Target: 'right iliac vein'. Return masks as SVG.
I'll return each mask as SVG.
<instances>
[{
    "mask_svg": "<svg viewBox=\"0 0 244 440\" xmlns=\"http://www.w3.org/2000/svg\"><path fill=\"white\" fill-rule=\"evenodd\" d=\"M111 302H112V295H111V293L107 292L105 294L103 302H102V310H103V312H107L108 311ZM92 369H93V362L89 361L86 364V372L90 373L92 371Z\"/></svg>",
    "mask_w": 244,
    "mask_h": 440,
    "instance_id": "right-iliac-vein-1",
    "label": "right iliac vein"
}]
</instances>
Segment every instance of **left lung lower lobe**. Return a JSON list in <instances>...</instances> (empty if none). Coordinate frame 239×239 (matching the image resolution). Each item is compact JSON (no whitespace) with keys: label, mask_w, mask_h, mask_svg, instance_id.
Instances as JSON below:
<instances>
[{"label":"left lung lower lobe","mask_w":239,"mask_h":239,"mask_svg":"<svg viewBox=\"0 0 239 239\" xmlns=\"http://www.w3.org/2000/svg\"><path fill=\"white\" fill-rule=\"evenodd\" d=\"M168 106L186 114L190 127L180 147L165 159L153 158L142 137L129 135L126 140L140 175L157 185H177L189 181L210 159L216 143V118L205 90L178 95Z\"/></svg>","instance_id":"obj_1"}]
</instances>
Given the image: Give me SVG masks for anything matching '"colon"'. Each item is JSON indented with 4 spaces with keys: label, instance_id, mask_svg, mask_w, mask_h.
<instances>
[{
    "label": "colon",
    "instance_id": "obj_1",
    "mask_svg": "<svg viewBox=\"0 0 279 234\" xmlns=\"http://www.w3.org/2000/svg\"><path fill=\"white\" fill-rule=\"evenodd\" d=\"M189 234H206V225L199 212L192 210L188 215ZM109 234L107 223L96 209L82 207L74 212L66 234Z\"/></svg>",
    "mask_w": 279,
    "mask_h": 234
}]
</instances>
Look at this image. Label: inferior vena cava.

Work order: Retype the whole listing without changing anything.

Solution to the problem:
Target: 'right iliac vein'. Return masks as SVG.
I'll return each mask as SVG.
<instances>
[{
    "mask_svg": "<svg viewBox=\"0 0 244 440\" xmlns=\"http://www.w3.org/2000/svg\"><path fill=\"white\" fill-rule=\"evenodd\" d=\"M111 302H112V295H111V293L107 292L105 294L103 302H102V310H103V312H107L108 311ZM92 369H93V362L89 361L86 364V372L90 373L92 371Z\"/></svg>",
    "mask_w": 244,
    "mask_h": 440,
    "instance_id": "right-iliac-vein-1",
    "label": "right iliac vein"
}]
</instances>
Segment every instance of **left lung lower lobe**. Return a JSON list in <instances>...</instances> (empty if none). Coordinate frame 239×239 (matching the image resolution). Each item is compact JSON (no whitespace) with keys: label, mask_w, mask_h, mask_svg, instance_id.
Instances as JSON below:
<instances>
[{"label":"left lung lower lobe","mask_w":239,"mask_h":239,"mask_svg":"<svg viewBox=\"0 0 239 239\" xmlns=\"http://www.w3.org/2000/svg\"><path fill=\"white\" fill-rule=\"evenodd\" d=\"M168 106L186 114L190 127L180 147L165 159L153 158L142 137L129 135L126 140L140 175L157 185H177L189 181L210 159L216 143V118L205 90L178 95Z\"/></svg>","instance_id":"obj_1"}]
</instances>
Given the image: Give me SVG masks for anything matching '"colon"'. Each item is JSON indented with 4 spaces with keys: label, instance_id, mask_svg, mask_w, mask_h.
<instances>
[{
    "label": "colon",
    "instance_id": "obj_1",
    "mask_svg": "<svg viewBox=\"0 0 279 234\" xmlns=\"http://www.w3.org/2000/svg\"><path fill=\"white\" fill-rule=\"evenodd\" d=\"M189 234H206V225L199 212L192 210L188 215ZM109 234L107 223L96 209L82 207L74 212L66 234Z\"/></svg>",
    "mask_w": 279,
    "mask_h": 234
}]
</instances>
Look at this image. Label: inferior vena cava.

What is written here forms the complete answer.